The conclusion was reached in a paper published by Lang Tong and Shanjun Li, researchers at Cornell University in New York state. Their study was partially funded by the US government's National Science Foundation.
Li, an assistant professor in environmental and energy economics, says that the US$7500 ($9650) tax credit offered by the US federal government to EV buyers "contributed to about 48.5 per cent of electric vehicle sales from 2011 to 2013".
The study estimates that the tax credit scheme will generate around US$200 million ($250 million) worth of environmental benefits over the long term.

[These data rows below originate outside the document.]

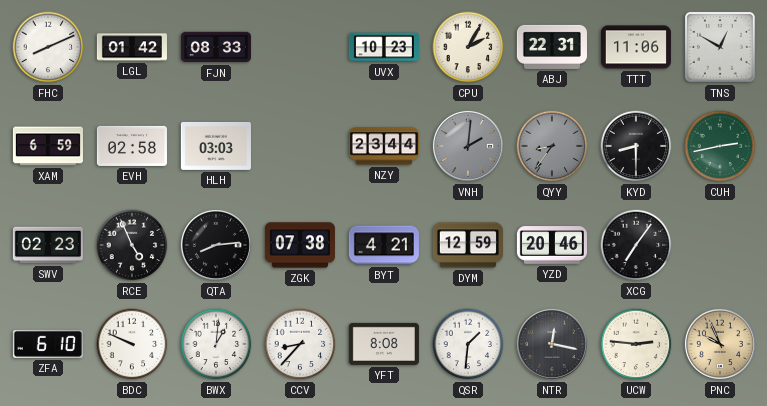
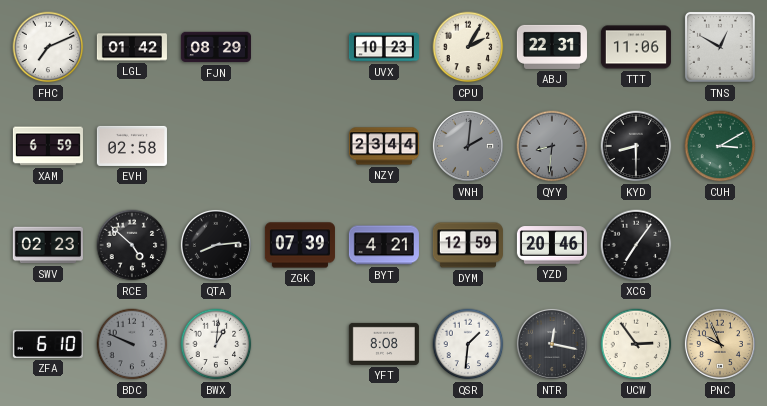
FHC: 8:11 -> 7:11
FJN: 08:33 -> 08:29
HLH: 03:03 -> none
QYY: 8:36 -> 8:31
CUH: 2:43 -> 3:10
RCE: 4:56 -> 4:52
ZGK: 07:38 -> 07:39
BDC dial: white -> grey
CCV: 8:37 -> none
UCW: 2:46 -> 2:54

Cut one way, one could conclude that the government's policy is a success. Tong and Li, however, contend otherwise.
They estimate that the program has cost the government US$1.05 billion ($1.35 billion) and for that amount of money the authorities could have installed 60,000 charging stations across the nation; there are around 120,000 petrol stations throughout the USA.

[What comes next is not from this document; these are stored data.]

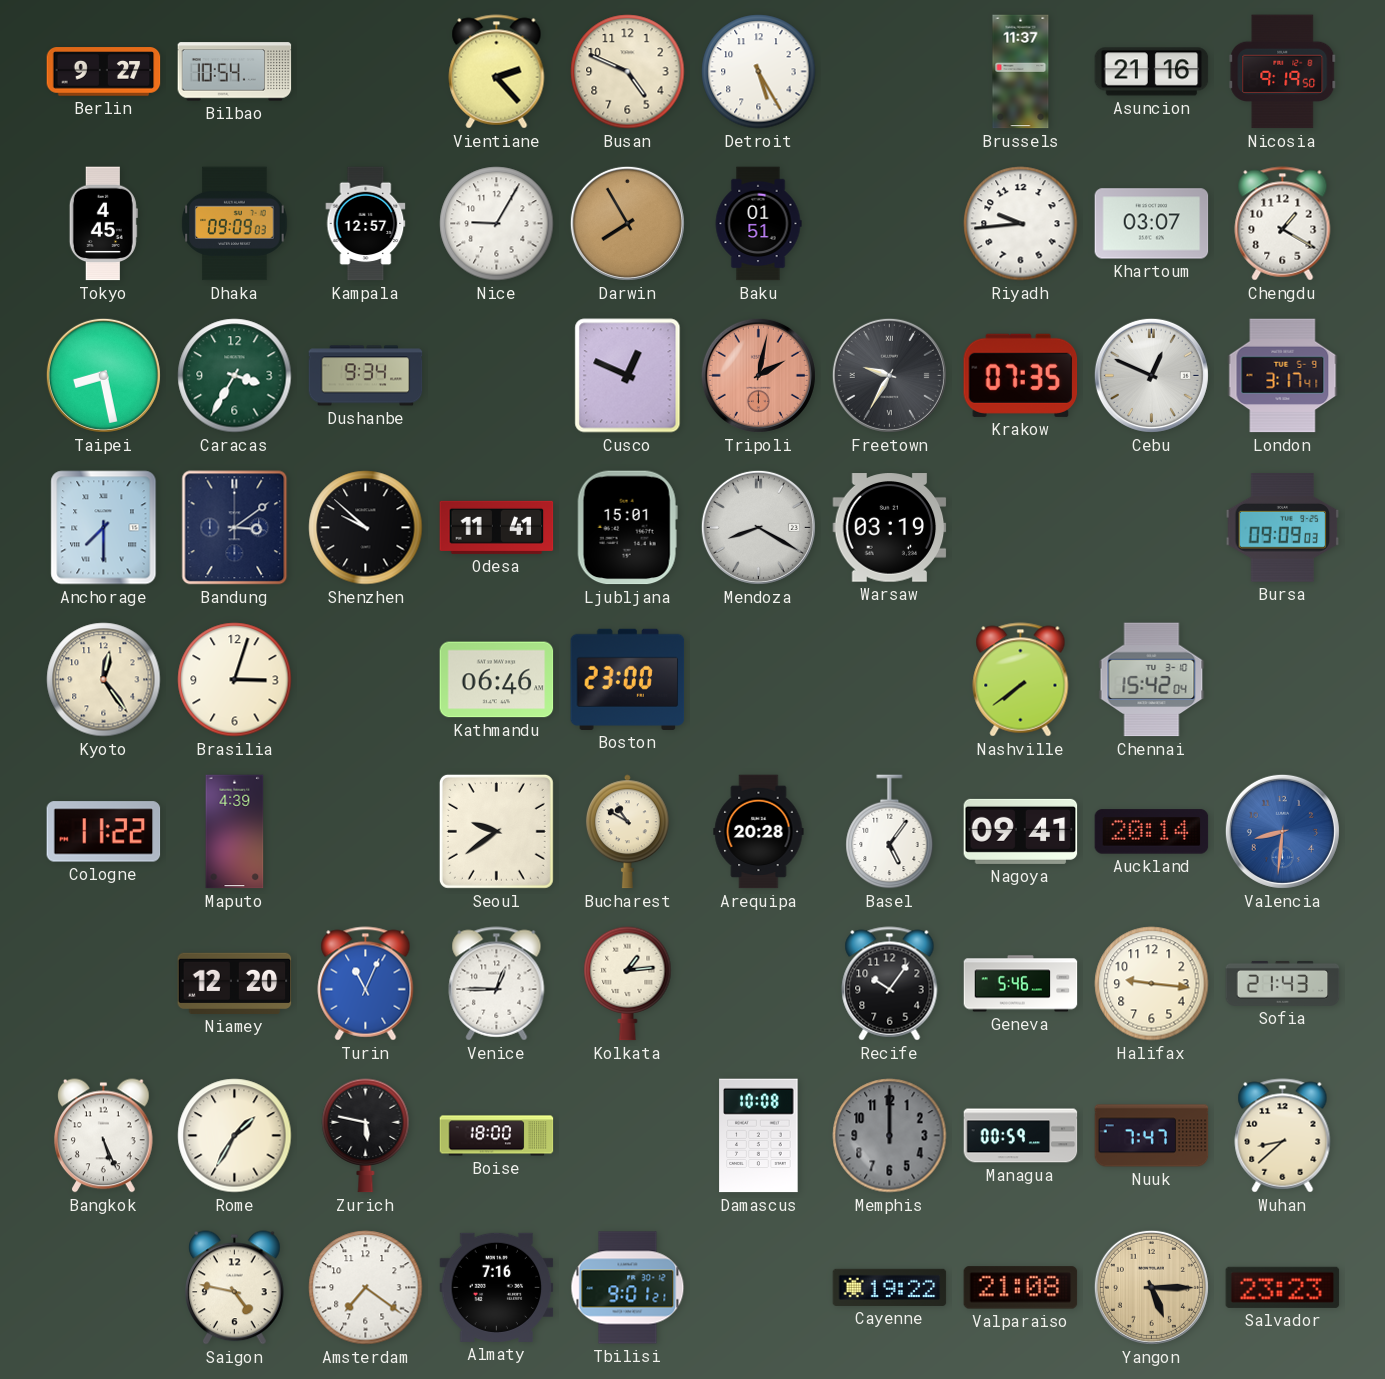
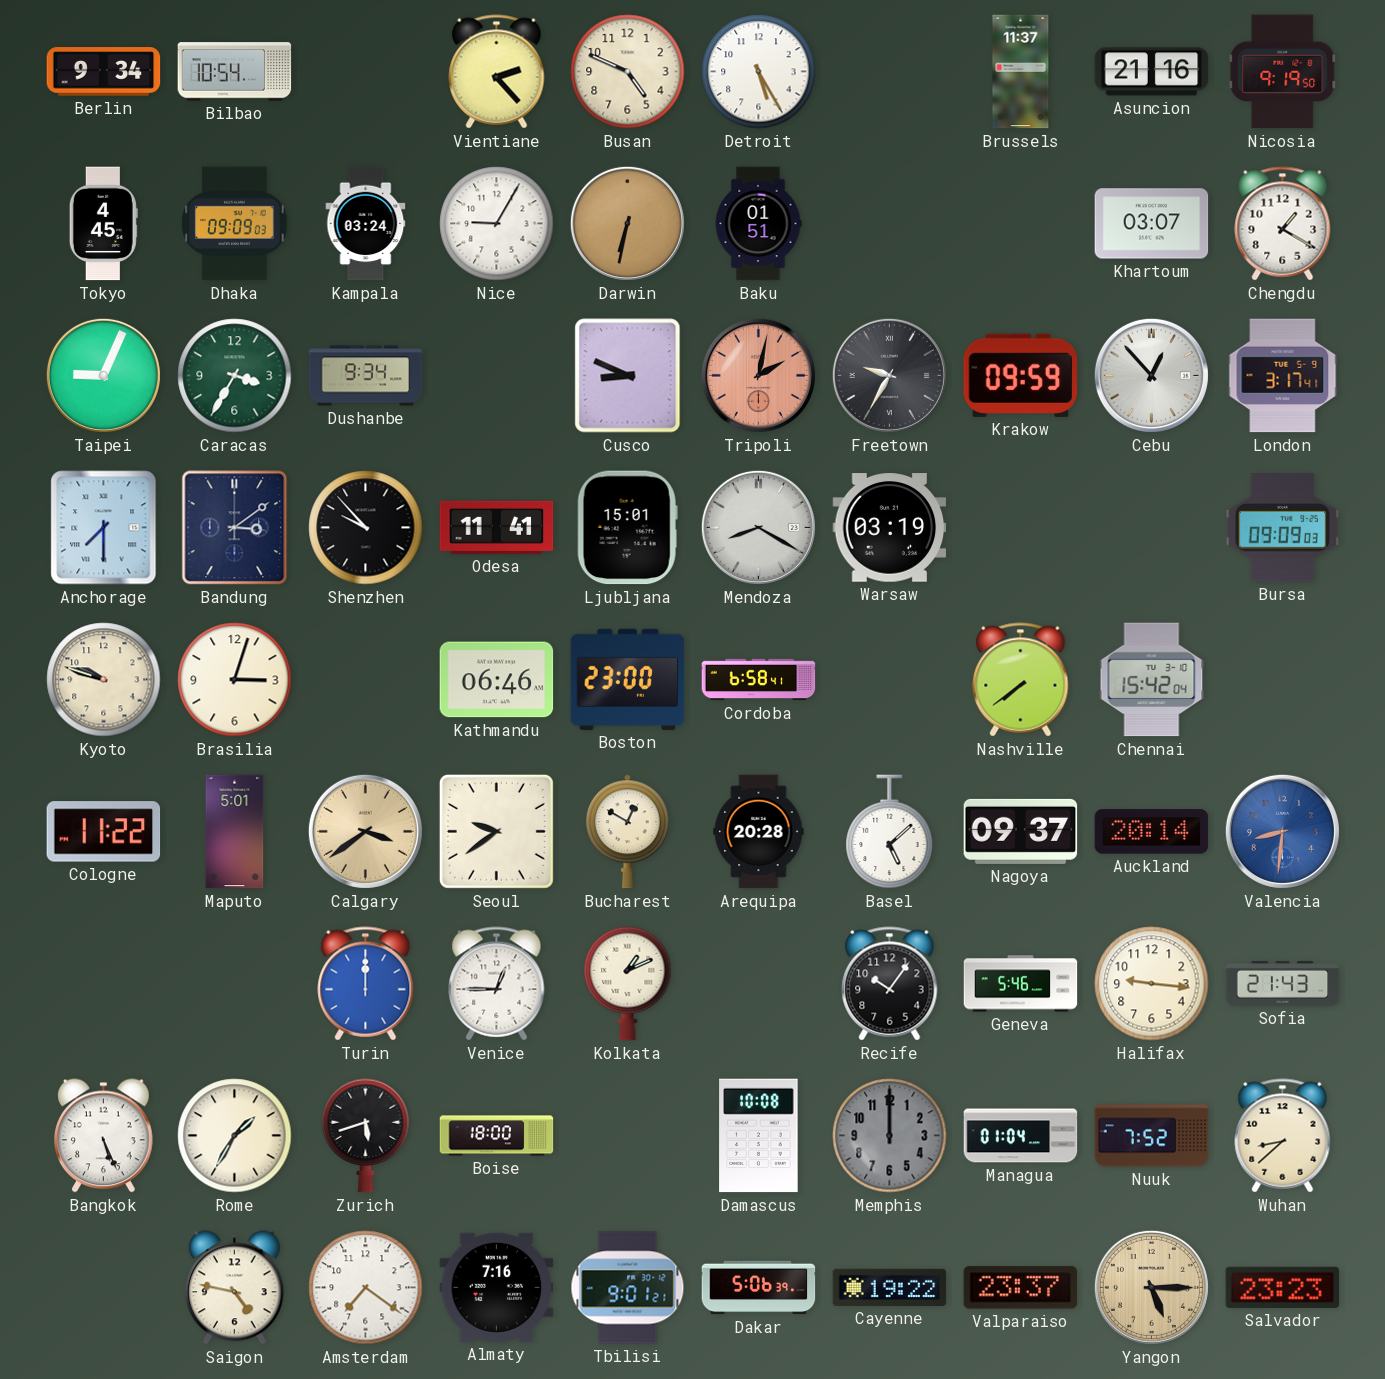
Berlin: 9:27 -> 9:34
Kampala: 12:57 -> 03:24
Darwin: 7:55 -> 6:32
Riyadh: 9:44 -> none
Taipei: 8:28 -> 9:04
Cusco: 12:49 -> 8:49
Krakow: 07:35 -> 09:59
Cebu: 12:49 -> 12:53
Shenzhen: 9:52 -> 9:53
Kyoto: 12:24 -> 9:48
Cordoba: none -> 6:58
Maputo: 4:39 -> 5:01
Calgary: none -> 3:39
Bucharest: 10:50 -> 12:50
Basel: 5:06 -> 5:08
Nagoya: 09:41 -> 09:37
Niamey: 12:20 -> none
Turin: 11:04 -> 12:00
Kolkata: 1:14 -> 1:11
Zurich: 5:47 -> 5:42
Managua: 00:59 -> 01:04
Nuuk: 7:47 -> 7:52
Dakar: none -> 5:06
Valparaiso: 21:08 -> 23:37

Had the government spent its money on new charging stations, the researchers argue, five times as many electric cars may have been sold in the States. Using figures from InsideEVs.com, we estimate that around 133,000 pure EVs were sold in the US between 2011 and 2014 out of a total of over 59 million vehicles.

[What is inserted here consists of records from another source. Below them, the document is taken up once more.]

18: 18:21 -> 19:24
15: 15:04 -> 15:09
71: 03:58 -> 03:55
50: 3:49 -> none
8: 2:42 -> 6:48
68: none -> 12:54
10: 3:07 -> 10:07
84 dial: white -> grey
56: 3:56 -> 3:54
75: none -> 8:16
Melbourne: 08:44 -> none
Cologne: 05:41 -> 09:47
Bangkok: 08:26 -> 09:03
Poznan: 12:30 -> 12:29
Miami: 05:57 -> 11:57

The research paper notes that metropolitan areas with more charging stations have more EVs, with a 10 per cent increase in charging stations per head of population leading to a 10.8 percent jump in electric vehicle ownership.
In the US the charging situation is complicated by the fact that regular home outlets are rated at 120 volts, which leads to much greater charging times than experienced in Australia that uses a 240-volt standard. To allow overnight charging, owners of pure EVs need to install a 240-volt outlet in their homes.